Koa - Job Arrays

Slurm, like many other schedulers, provides the ability to submit a single job, which submits many sub jobs, each of which looks very similar to each other, yet are independent. This feature in Slurm is called a Job Array.

With a job array, one can submit thousands of jobs with a single submission. The way this work is each sub job in the array is assigned a number unique to the array, typically from a range defined within the batch script or on the command line at execution time. This range can be sequential, as well as have gaps in it:

Type	Example	Explanation
Sequential	1-1000	Process 1000 jobs with unique IDs 1 through 1000
Gapped	1-10,15	Process 11 jobs with the unique IDs 1 through 10 and 15
strided	1-10:2	Process jobs 1 through 10 in steps of 2 - 1, 3, 5, 7, 9
Limit Concurrent Jobs	1-10%1	Process jobs 1 through 10, but only allow 1 job to run at a time

Within each sub job that makes up the job array, the value assigned to it is provided by the slurm variable "SLURM_ARRAY_TASK_ID". As this is a number, it can be used as is, if your files or what you plan to modify is very uniform, such as having file names with a regular naming convention: foo_1.txt, foo_2.txt, etc. .
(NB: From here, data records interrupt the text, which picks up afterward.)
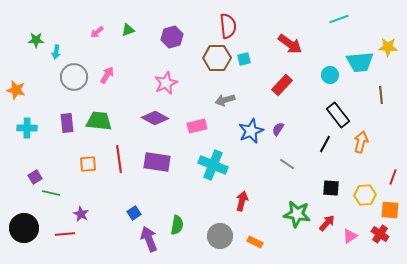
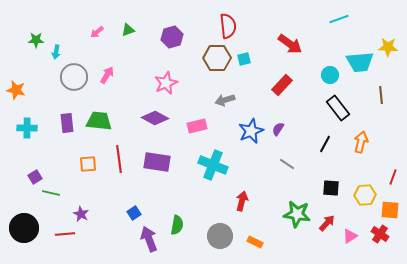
black rectangle at (338, 115): moved 7 px up
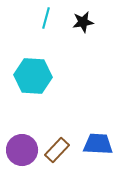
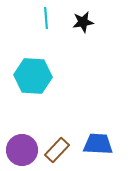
cyan line: rotated 20 degrees counterclockwise
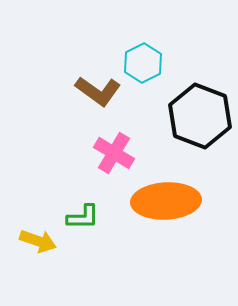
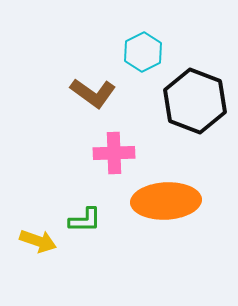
cyan hexagon: moved 11 px up
brown L-shape: moved 5 px left, 2 px down
black hexagon: moved 5 px left, 15 px up
pink cross: rotated 33 degrees counterclockwise
green L-shape: moved 2 px right, 3 px down
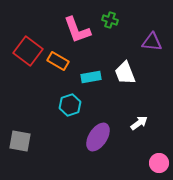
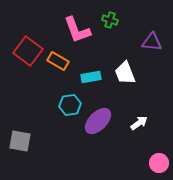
cyan hexagon: rotated 10 degrees clockwise
purple ellipse: moved 16 px up; rotated 12 degrees clockwise
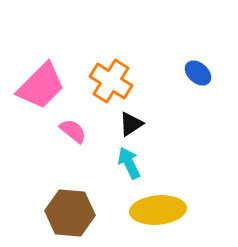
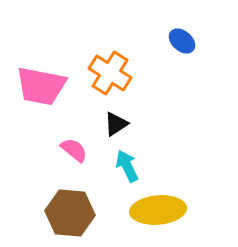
blue ellipse: moved 16 px left, 32 px up
orange cross: moved 1 px left, 8 px up
pink trapezoid: rotated 56 degrees clockwise
black triangle: moved 15 px left
pink semicircle: moved 1 px right, 19 px down
cyan arrow: moved 2 px left, 3 px down
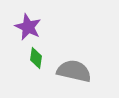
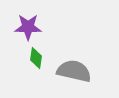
purple star: rotated 24 degrees counterclockwise
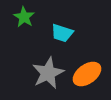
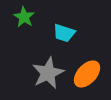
cyan trapezoid: moved 2 px right
orange ellipse: rotated 12 degrees counterclockwise
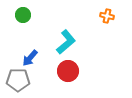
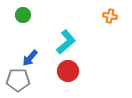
orange cross: moved 3 px right
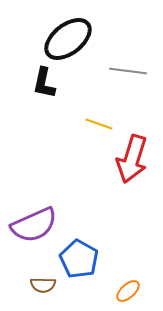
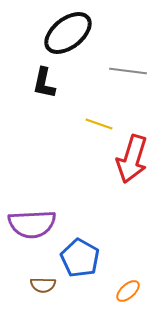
black ellipse: moved 6 px up
purple semicircle: moved 2 px left, 1 px up; rotated 21 degrees clockwise
blue pentagon: moved 1 px right, 1 px up
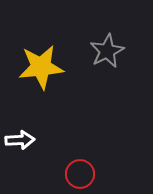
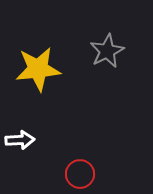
yellow star: moved 3 px left, 2 px down
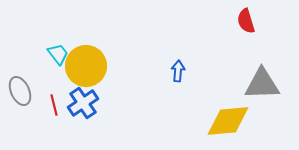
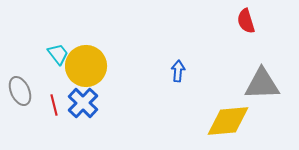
blue cross: rotated 12 degrees counterclockwise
As this is not how most users name their files, job arrays by themselves are limited in utility. To work around these limitations, the use of four additional command-line tools can make the Job array accept arbitrary filenames and paths, or even strings.

Commands we will be using:

ls
pwd
sed
wc

The first thing we need to do is create what we will call a listing file. This file, will contain one filename or file path per line. We can use ls to do this as you can get ls to print out a directory with 1 file per line. Note, in this example we are assuming that the directory only contains files we are interested in and does not contain any directories.

To create the listing file, you would navigate to the directory with the files you are interested in and then run the following command to see what would be generated

 ls -1 -d `pwd`/*

What should be printed to screen, is the full path to every file in the current directory you are in. If this list looks like what you are wanting to run through your job arrays, you would then redirect the output to a file

 ls -1 -d `pwd`/* > ~/new_input.lst

This will create a new file in our home directory named "new_input.lst", which will contain a file per line. Now, we need to determine how large of an array will will be working with, for this, we can use the word count command (wc). We we be specifically using it to count lines, which will count the number of times it see a newline character in the file

wc -l ~/new_input.lst
1344 new_input.lst

This tells us that we have 1344 lines in our file, so our job array range would be 1-1344 .

For submission our job script could take the following form:

dowork.slurm

#!/bin/bash
#SBATCH --job-name=dowork
#SBATCH --array=1-10
#SBATCH --partition=shared
#SBATCH --time=0-01:00:00
#SBATCH --cpus-per-task=1
#SBATCH --mem=6400 ## max amount of memory per node you require
#SBATCH --error=dowork-%A_%a.err ## %A - filled with jobid
#SBATCH --output=dowork-%A_%a.out ## %A - filled with jobid

## Useful for remote notification
##SBATCH --mail-type=BEGIN,END,FAIL,REQUEUE,TIME_LIMIT_80
##SBATCH --mail-user=user@test.org

module purge
fid=$(sed -n "$SLURM_ARRAY_TASK_ID"p ~/new_input.lst)
./dowork -i ${fid} -o ${fid}.out

In the above example, if we were to just submit the script as is using sbatch, it would only process the first 10 lines of our new_input.lst file. We can either decide to modify the script so that --array option uses our whole range: 1-1344, or we modify it at submission time on the command line

[user@login001 ~]$ sbatch --array=1-1344 dowork.slurm

Exploring the dowork.slurm script, we see that we are in fact utilizing the unique ID provided to each sub job: SLURM_ARRAY_TASK_ID in coordination with the sed command. What the sed command is doing, is saying seek to line N in new_input.lst, where N is SLURM_ARRAY_TASK_ID and save that line to the variable named fid. We then use the fid variable as we are executing our application named "dowork" and passing as an input (-i) the file path stored in fid, and then writing an output file (-o) to a new file in the same directory as our input file, with the exact same name, except we append ".out" to the file name.